Foi nesse ambiente altamente conflagrado que a Minustah chegou ao país em 2004, tendo adiado o fim de suas operações por diversas vezes, em função de sucessivos episódios de violência — geralmente motivados por crises políticas — e de desastres naturais, como o terremoto de 2010 e o furacão Irma, no início de setembro passado.
“A ONU continuará a apoiar a estabilidade e a segurança do Haiti, bem como seu empenho em implementar as Metas de Desenvolvimento sustentável através da nova missão, a Minujusth, e das 19 agências, fundos e programas das Nações Unidas no Haiti”, disse Sophie de la Combes.
“A nova missão da ONU defende a reforma da lei no Haiti, que deve ser compatível com os direitos humanos, ancorando as melhores práticas. Um fato particular, no próximo período, incluirá a adoção e a implementação dos códigos dos procedimentos penais, a lei sobre o auxílio judiciário e a lei da prisão”, frisou a porta-voz, acrescentando que, no Haiti, 70% da população carcerária são de réus encarcerados por longos períodos à espera de julgamento. “Às vezes, por mais tempo que a pena máxima que eles receberiam se fossem condenados pela alegada infração pela qual foram presos”, observou.
Três perguntas para General Ajax Porto Pinheiro, último militar brasileiro a liderar as tropas da Minustah
Como o senhor definiria a experiência de comandar por dois anos as forças de paz no Haiti?
Eu não imaginava que pudesse aprender tanto depois de tanta experiência acumulada no Exército e na minha vida pessoal. Era um desafio muito grande. Primeiro, porque eu comandava a tropa, mas era dirigido por civis das Nações Unidas, fato inédito para mim.
A ONU controlava todo o processo, e eu, apenas a parte disciplinar da tropa. Além disso, eu nunca tinha comandado uma tropa tão heterogênea, com militares vindos de diversos países, com culturas bastante diferentes entre si. Mas o sistema da ONU funciona muito bem, e eu não tive maiores problemas. Pelo contrário, foi a maior experiência da minha vida, pessoal e militar. Poderia dizer que foi a aventura militar da minha vida.
Apesar dos avanços conquistados pela missão de paz na estabilização do Haiti, principalmente em termos de segurança pública, ainda há o risco de uma nova explosão de violência no país, como a iniciada em 2003?
O Haiti registra, hoje, cerca de mil casos de homicídios por ano.

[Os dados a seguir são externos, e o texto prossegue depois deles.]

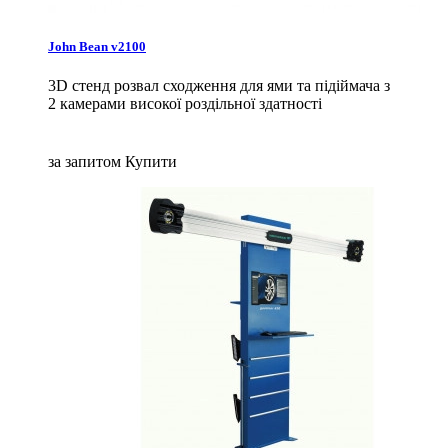
John Bean v2100
3D стенд розвал сходження для ями та підіймача з
2 камерами високої роздільної здатності
за запитом
Купити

Não se trata de uma média alta para um país com 10 milhões de habitantes. Mas os maiores episódios violentos na história da nação se deram em momentos de profunda instabilidade política.
A violência no Haiti está muito atrelada à questão política, à situação socioeconômica. Em momentos de crise, são comuns confrontos entre manifestantes. Nessas oportunidades, eles vão para as ruas armados de paus, facões e pedras. Houve também graves episódios de violência durante desastres naturais, como terremoto e furacões, em função de saques e de outros conflitos.
E como está a situação no momento?
Hoje, felizmente, o Haiti vive um momento de calmaria, iniciado em fevereiro deste ano com a eleição do presidente Jovenel Moise. Embora haja protestos contra a política econômica que ele vem adotando, os atos são localizados e não representam ameaça à estabilidade do país. Para se ter uma ideia, entre 1986 e 2004, o Haiti teve 15 presidentes, em meio a golpes e a outras tensões.
E, a partir de 2004, foram três chefes de Estado eleitos e um indicado pelo Congresso, o que mostra uma crescente estabilização do ambiente político do país. Conseguimos, com a missão de paz, trazer certa estabilidade, mas sabemos que o Haiti é como um vulcão adormecido que, a qualquer nova instabilidade política, ou mesmo um novo desastre natural, pode entrar outra vez em erupção. Daí a importância do trabalho da nova missão da ONU, a Minujusth, focada no aperfeiçoamento da polícia e da Justiça haitiana.